Why it matters: This makes the gala more than a romance trope. It’s a test. It pushes Ruby, James, and even other characters into real decision-making. For TV, that kind of set piece works perfectly. It shows chaos, tension, and character strength under pressure.


5) Therapy is a turning point

On screen, James starts going to therapy in episode 3 in Maxton Hall Season 2. He talks about guilt, grief, and how he wants to change, not just for Ruby, but for himself. In Mona Kasten's Save You, he makes amends but never seeks professional help.

Why it matters: Therapy scenes make his healing feel more real. They don’t just say “he’s trying.” They show how. This choice also gives the writers a tool to illustrate emotional growth in a way that feels grounded and earned.


Why these changes matter

Maxton Hall Season 2 (Image Source: @PrimeVideo/ YouTube)
Maxton Hall Season 2 (Image Source: @PrimeVideo/ YouTube)

More emotional punch: The car crash and therapy make James’ journey more visible and visceral, not just internal.

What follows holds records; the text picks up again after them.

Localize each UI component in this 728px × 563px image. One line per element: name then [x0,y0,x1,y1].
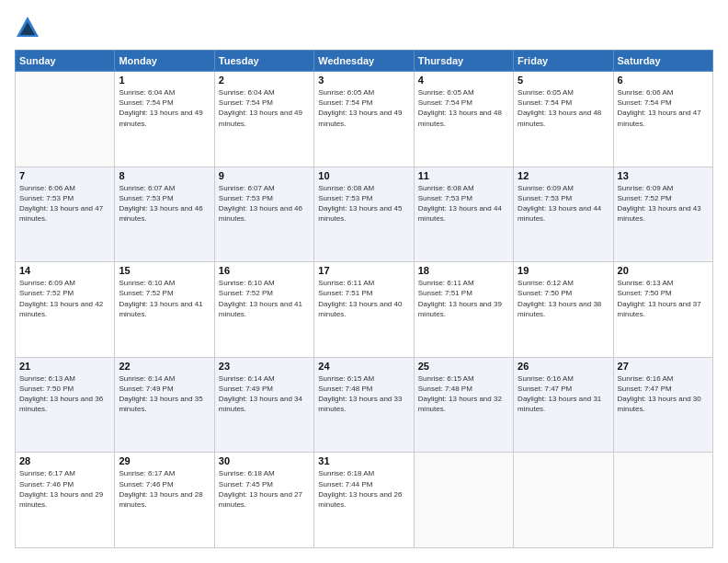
calendar-cell [514,453,613,548]
day-info: Sunrise: 6:15 AM Sunset: 7:48 PM Dayligh… [418,373,509,415]
calendar-cell [414,453,513,548]
calendar-cell: 29Sunrise: 6:17 AM Sunset: 7:46 PM Dayli… [115,453,214,548]
day-info: Sunrise: 6:05 AM Sunset: 7:54 PM Dayligh… [318,87,409,129]
calendar-header-wednesday: Wednesday [314,51,414,72]
day-info: Sunrise: 6:17 AM Sunset: 7:46 PM Dayligh… [19,468,110,510]
day-number: 3 [318,75,409,86]
calendar-cell: 23Sunrise: 6:14 AM Sunset: 7:49 PM Dayli… [214,357,313,453]
day-info: Sunrise: 6:18 AM Sunset: 7:44 PM Dayligh… [318,468,409,510]
calendar-week-row: 28Sunrise: 6:17 AM Sunset: 7:46 PM Dayli… [16,453,713,548]
day-info: Sunrise: 6:14 AM Sunset: 7:49 PM Dayligh… [119,373,210,415]
calendar-cell: 26Sunrise: 6:16 AM Sunset: 7:47 PM Dayli… [514,357,613,453]
calendar-cell: 27Sunrise: 6:16 AM Sunset: 7:47 PM Dayli… [613,357,712,453]
day-number: 26 [518,361,609,372]
calendar-cell: 8Sunrise: 6:07 AM Sunset: 7:53 PM Daylig… [115,167,214,262]
day-info: Sunrise: 6:13 AM Sunset: 7:50 PM Dayligh… [618,278,709,319]
calendar-header-thursday: Thursday [414,51,513,72]
day-number: 18 [418,265,509,276]
day-number: 1 [119,75,210,86]
day-number: 23 [219,361,310,372]
day-number: 31 [318,455,409,466]
calendar-cell: 11Sunrise: 6:08 AM Sunset: 7:53 PM Dayli… [414,167,513,262]
day-info: Sunrise: 6:06 AM Sunset: 7:53 PM Dayligh… [19,183,110,224]
calendar-header-tuesday: Tuesday [214,51,313,72]
day-number: 15 [119,265,210,276]
calendar-cell: 19Sunrise: 6:12 AM Sunset: 7:50 PM Dayli… [514,262,613,358]
day-number: 30 [219,455,310,466]
day-number: 6 [618,75,709,86]
day-info: Sunrise: 6:04 AM Sunset: 7:54 PM Dayligh… [219,87,310,129]
calendar-cell [16,72,115,167]
day-number: 22 [119,361,210,372]
calendar-cell [613,453,712,548]
calendar-cell: 13Sunrise: 6:09 AM Sunset: 7:52 PM Dayli… [613,167,712,262]
day-number: 8 [119,170,210,181]
day-number: 28 [19,455,110,466]
day-info: Sunrise: 6:15 AM Sunset: 7:48 PM Dayligh… [318,373,409,415]
calendar-cell: 20Sunrise: 6:13 AM Sunset: 7:50 PM Dayli… [613,262,712,358]
calendar-cell: 3Sunrise: 6:05 AM Sunset: 7:54 PM Daylig… [314,72,414,167]
day-info: Sunrise: 6:09 AM Sunset: 7:52 PM Dayligh… [618,183,709,224]
calendar-cell: 31Sunrise: 6:18 AM Sunset: 7:44 PM Dayli… [314,453,414,548]
day-info: Sunrise: 6:05 AM Sunset: 7:54 PM Dayligh… [518,87,609,129]
calendar-cell: 2Sunrise: 6:04 AM Sunset: 7:54 PM Daylig… [214,72,313,167]
day-info: Sunrise: 6:18 AM Sunset: 7:45 PM Dayligh… [219,468,310,510]
calendar-cell: 14Sunrise: 6:09 AM Sunset: 7:52 PM Dayli… [16,262,115,358]
day-number: 4 [418,75,509,86]
day-info: Sunrise: 6:07 AM Sunset: 7:53 PM Dayligh… [119,183,210,224]
day-info: Sunrise: 6:16 AM Sunset: 7:47 PM Dayligh… [518,373,609,415]
day-info: Sunrise: 6:11 AM Sunset: 7:51 PM Dayligh… [318,278,409,319]
calendar-cell: 17Sunrise: 6:11 AM Sunset: 7:51 PM Dayli… [314,262,414,358]
day-number: 13 [618,170,709,181]
day-number: 16 [219,265,310,276]
day-info: Sunrise: 6:04 AM Sunset: 7:54 PM Dayligh… [119,87,210,129]
calendar-week-row: 21Sunrise: 6:13 AM Sunset: 7:50 PM Dayli… [16,357,713,453]
day-info: Sunrise: 6:12 AM Sunset: 7:50 PM Dayligh… [518,278,609,319]
page: SundayMondayTuesdayWednesdayThursdayFrid… [0,0,728,563]
calendar-header-monday: Monday [115,51,214,72]
calendar-cell: 5Sunrise: 6:05 AM Sunset: 7:54 PM Daylig… [514,72,613,167]
calendar-header-sunday: Sunday [16,51,115,72]
calendar-cell: 6Sunrise: 6:06 AM Sunset: 7:54 PM Daylig… [613,72,712,167]
calendar-week-row: 1Sunrise: 6:04 AM Sunset: 7:54 PM Daylig… [16,72,713,167]
calendar-cell: 1Sunrise: 6:04 AM Sunset: 7:54 PM Daylig… [115,72,214,167]
calendar-week-row: 14Sunrise: 6:09 AM Sunset: 7:52 PM Dayli… [16,262,713,358]
day-info: Sunrise: 6:09 AM Sunset: 7:52 PM Dayligh… [19,278,110,319]
day-info: Sunrise: 6:10 AM Sunset: 7:52 PM Dayligh… [219,278,310,319]
day-number: 11 [418,170,509,181]
day-number: 20 [618,265,709,276]
day-number: 25 [418,361,509,372]
calendar-header-row: SundayMondayTuesdayWednesdayThursdayFrid… [16,51,713,72]
day-number: 29 [119,455,210,466]
day-info: Sunrise: 6:05 AM Sunset: 7:54 PM Dayligh… [418,87,509,129]
day-number: 27 [618,361,709,372]
calendar-cell: 24Sunrise: 6:15 AM Sunset: 7:48 PM Dayli… [314,357,414,453]
calendar-cell: 4Sunrise: 6:05 AM Sunset: 7:54 PM Daylig… [414,72,513,167]
day-number: 17 [318,265,409,276]
calendar-cell: 9Sunrise: 6:07 AM Sunset: 7:53 PM Daylig… [214,167,313,262]
calendar-cell: 22Sunrise: 6:14 AM Sunset: 7:49 PM Dayli… [115,357,214,453]
calendar-cell: 10Sunrise: 6:08 AM Sunset: 7:53 PM Dayli… [314,167,414,262]
calendar-cell: 25Sunrise: 6:15 AM Sunset: 7:48 PM Dayli… [414,357,513,453]
day-number: 12 [518,170,609,181]
day-info: Sunrise: 6:08 AM Sunset: 7:53 PM Dayligh… [418,183,509,224]
day-number: 14 [19,265,110,276]
day-info: Sunrise: 6:16 AM Sunset: 7:47 PM Dayligh… [618,373,709,415]
calendar-week-row: 7Sunrise: 6:06 AM Sunset: 7:53 PM Daylig… [16,167,713,262]
calendar-header-saturday: Saturday [613,51,712,72]
calendar-table: SundayMondayTuesdayWednesdayThursdayFrid… [15,50,713,548]
day-info: Sunrise: 6:14 AM Sunset: 7:49 PM Dayligh… [219,373,310,415]
header [15,15,713,40]
day-number: 21 [19,361,110,372]
day-number: 7 [19,170,110,181]
day-info: Sunrise: 6:07 AM Sunset: 7:53 PM Dayligh… [219,183,310,224]
day-number: 2 [219,75,310,86]
day-info: Sunrise: 6:06 AM Sunset: 7:54 PM Dayligh… [618,87,709,129]
day-number: 24 [318,361,409,372]
day-info: Sunrise: 6:08 AM Sunset: 7:53 PM Dayligh… [318,183,409,224]
logo-icon [15,15,40,40]
day-info: Sunrise: 6:09 AM Sunset: 7:53 PM Dayligh… [518,183,609,224]
calendar-cell: 21Sunrise: 6:13 AM Sunset: 7:50 PM Dayli… [16,357,115,453]
calendar-cell: 30Sunrise: 6:18 AM Sunset: 7:45 PM Dayli… [214,453,313,548]
day-number: 10 [318,170,409,181]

High stakes for Ruby: By giving Ruby a scholarship + job, the show ramps up what she stands to lose, not just in love, but in her future.

Tension in family dynamics: Ophelia’s new active role messes with the Beaufort family power play more directly.

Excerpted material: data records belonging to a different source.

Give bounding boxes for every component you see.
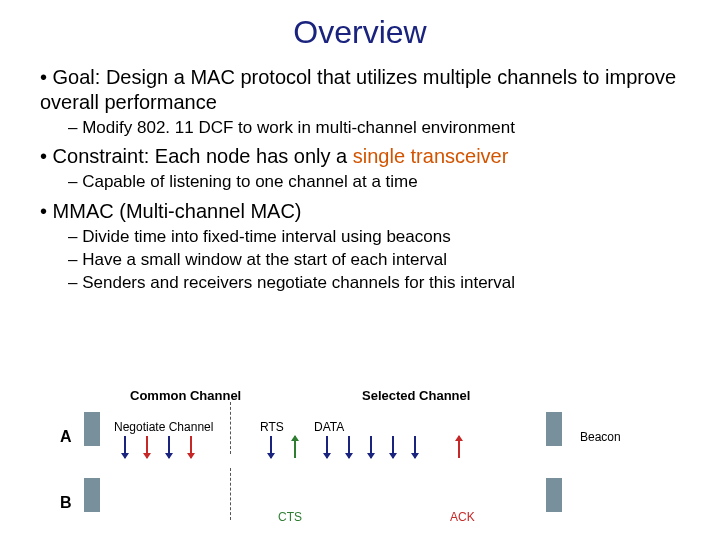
bullet-goal: Goal: Design a MAC protocol that utilize… [40, 65, 680, 115]
arrow-down-icon [270, 436, 272, 458]
subbullet-listen: Capable of listening to one channel at a… [68, 171, 680, 192]
single-transceiver: single transceiver [353, 145, 509, 167]
arrow-down-icon [146, 436, 148, 458]
data-label: DATA [314, 420, 344, 434]
cts-label: CTS [278, 510, 302, 524]
phase-divider [230, 402, 231, 454]
arrow-down-icon [190, 436, 192, 458]
bullet-constraint: Constraint: Each node has only a single … [40, 144, 680, 169]
negotiate-label: Negotiate Channel [114, 420, 213, 434]
arrow-down-icon [124, 436, 126, 458]
arrow-down-icon [168, 436, 170, 458]
subbullet-divide: Divide time into fixed-time interval usi… [68, 226, 680, 247]
phase-divider [230, 468, 231, 520]
arrow-down-icon [414, 436, 416, 458]
subbullet-negotiate: Senders and receivers negotiate channels… [68, 272, 680, 293]
subbullet-modify: Modify 802. 11 DCF to work in multi-chan… [68, 117, 680, 138]
beacon-bar [546, 412, 562, 446]
slide-body: Goal: Design a MAC protocol that utilize… [0, 51, 720, 293]
beacon-label: Beacon [580, 430, 621, 444]
row-a-label: A [60, 428, 72, 446]
slide-title: Overview [0, 0, 720, 51]
arrow-down-icon [326, 436, 328, 458]
rts-label: RTS [260, 420, 284, 434]
bullet-constraint-text: Constraint: Each node has only a [53, 145, 353, 167]
arrow-down-icon [370, 436, 372, 458]
beacon-bar [546, 478, 562, 512]
arrow-down-icon [392, 436, 394, 458]
beacon-bar [84, 478, 100, 512]
arrow-down-icon [348, 436, 350, 458]
selected-channel-label: Selected Channel [362, 388, 470, 403]
slide: Overview Goal: Design a MAC protocol tha… [0, 0, 720, 540]
bullet-goal-text: Goal: Design a MAC protocol that utilize… [40, 66, 676, 113]
subbullet-window: Have a small window at the start of each… [68, 249, 680, 270]
arrow-up-icon [294, 436, 296, 458]
arrow-up-icon [458, 436, 460, 458]
common-channel-label: Common Channel [130, 388, 241, 403]
timing-diagram: Common Channel Selected Channel A B Nego… [60, 388, 660, 528]
row-b-label: B [60, 494, 72, 512]
beacon-bar [84, 412, 100, 446]
bullet-mmac: MMAC (Multi-channel MAC) [40, 199, 680, 224]
ack-label: ACK [450, 510, 475, 524]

Redemption feels earned: Rather than just “making up,” James is actually working on himself.

Bigger spectacle: The gala isn’t just a backdrop for romance. It’s dangerous, risky, and fraught with real consequences.


Maxton Hall Season 2 doesn’t just adapt Save You but reinterprets it. These changes make the story more cinematic, more emotionally raw, and more “on the edge.” For fans of the book, some of these tweaks might feel surprising, but they’re strengthening the show’s own identity.